- Your task -
Look over the entries that follow. Report how many lines contain "foram", with nothing else.

- Data extracts -
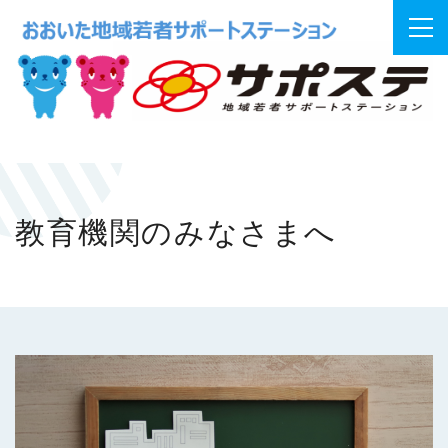
教育機関のみなさまへ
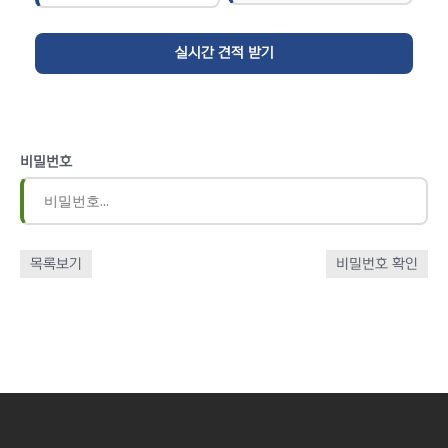
비밀번호
목록보기
비밀번호 확인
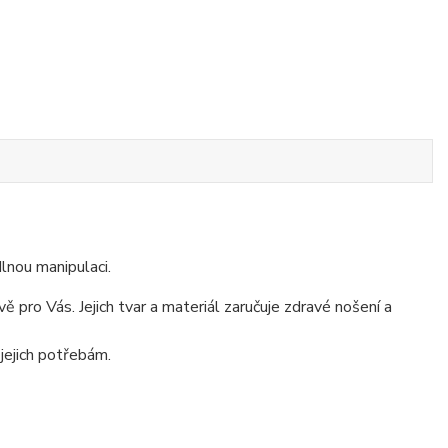
dlnou manipulaci.
 pro Vás. Jejich tvar a materiál zaručuje zdravé nošení a
 jejich potřebám.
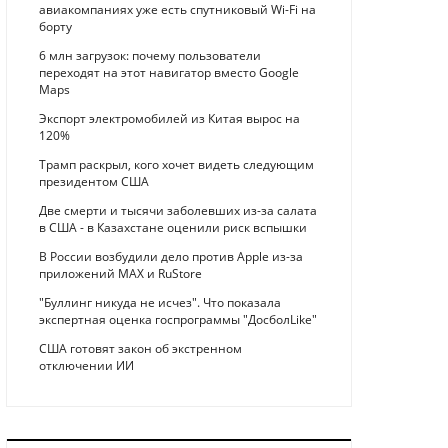
авиакомпаниях уже есть спутниковый Wi-Fi на
борту
6 млн загрузок: почему пользователи
переходят на этот навигатор вместо Google
Maps
Экспорт электромобилей из Китая вырос на
120%
Трамп раскрыл, кого хочет видеть следующим
президентом США
Две смерти и тысячи заболевших из-за салата
в США - в Казахстане оценили риск вспышки
В России возбудили дело против Apple из-за
приложений MAX и RuStore
"Буллинг никуда не исчез". Что показала
экспертная оценка госпрограммы "ДосболLike"
США готовят закон об экстренном
отключении ИИ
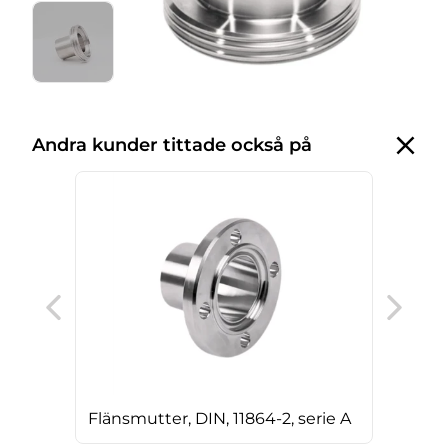
Andra kunder tittade också på
T-rö
Flänsmutter, DIN, 11864-2, serie A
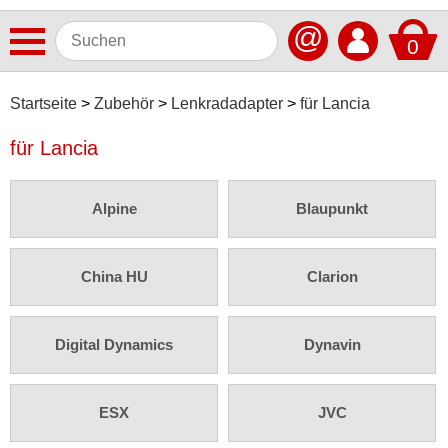
@
0
Antennen
Startseite
Zubehör
Lenkradadapter
für Lancia
Autoradios
für Lancia
Dashcams
Alpine
Blaupunkt
Elektromobilität
Freisprechanlagen
China HU
Clarion
Lautsprecher
Multimedia
Digital Dynamics
Dynavin
Navigationssoftware
Navigationssysteme
ESX
JVC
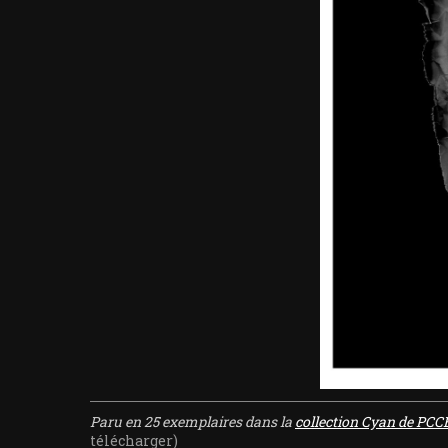
Paru en 25 exemplaires dans la
collection Cyan de PC
télécharger)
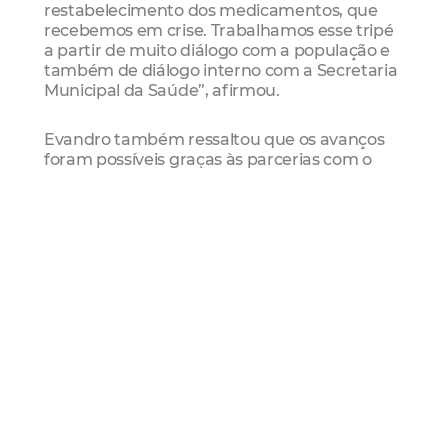
restabelecimento dos medicamentos, que
recebemos em crise. Trabalhamos esse tripé
a partir de muito diálogo com a população e
também de diálogo interno com a Secretaria
Municipal da Saúde”, afirmou.
Evandro também ressaltou que os avanços
foram possíveis graças às parcerias com o
Governo do Estado, por meio do programa
FORtaleCE, e com o Governo Federal, por
meio dos programas Agora Tem Especialistas
e Novo PAC.
“Nesse período, conseguimos normalizar a
entrega de medicamentos em Fortaleza e
avançar significativamente na infraestrutura
da rede. Somente no Hospital Nossa Senhora
da Conceição, que será entregue em breve,
foram investidos mais de R$ 50 milhões. Já
nos hospitais Gonzaguinha da Barra do Ceará
e nos Frotinhas da Parangaba e Antônio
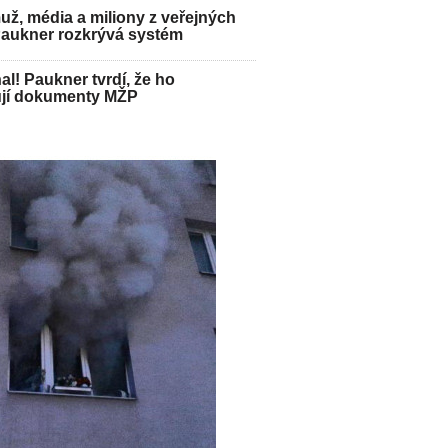
ž, média a miliony z veřejných
Paukner rozkrývá systém
hal! Paukner tvrdí, že ho
jí dokumenty MŽP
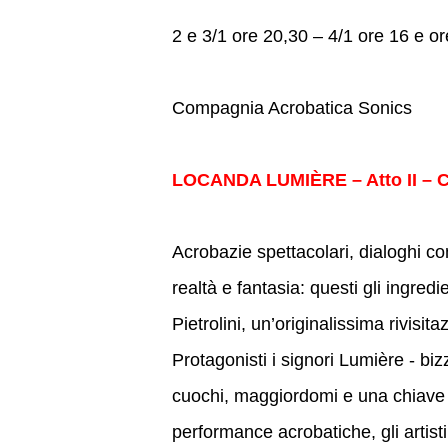
2 e 3/1 ore 20,30 – 4/1 ore 16 e o
Compagnia Acrobatica Sonics
LOCANDA LUMIÈRE – Atto II – Cia
Acrobazie spettacolari, dialoghi c
realtà e fantasia: questi gli ingred
Pietrolini, un’originalissima rivisi
Protagonisti i signori Lumière - biz
cuochi, maggiordomi e una chiave mo
performance acrobatiche, gli artist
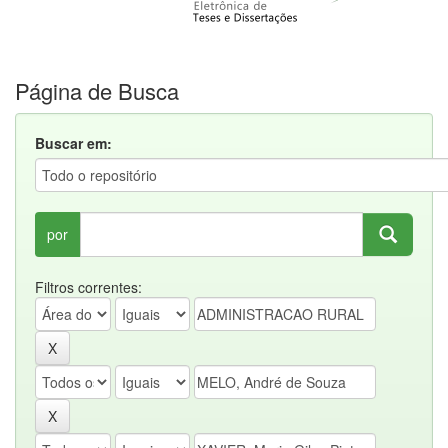
Página de Busca
Buscar em:
por
Filtros correntes:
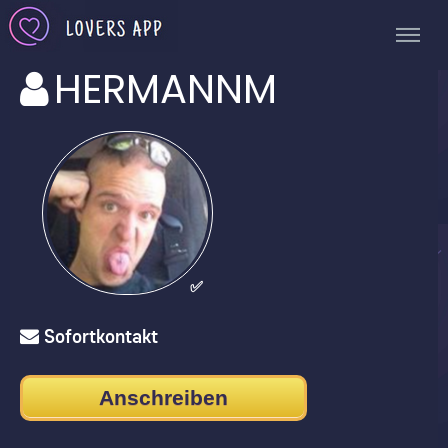
HERMANNM
✅
Sofortkontakt
Anschreiben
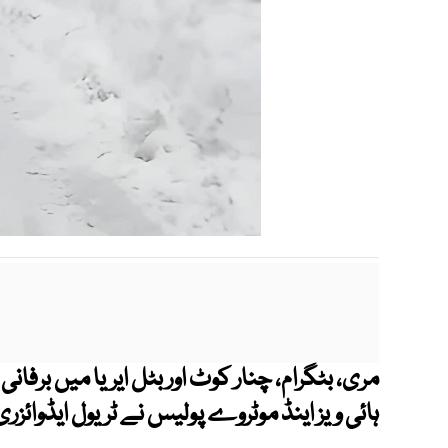
مری، بٹگرام، چنار کوٹ اور بٹل ایریا میں برف
ہائی ویز اینڈ موٹروے پولیس نے ٹریول ایڈوائزر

- Written answer -
2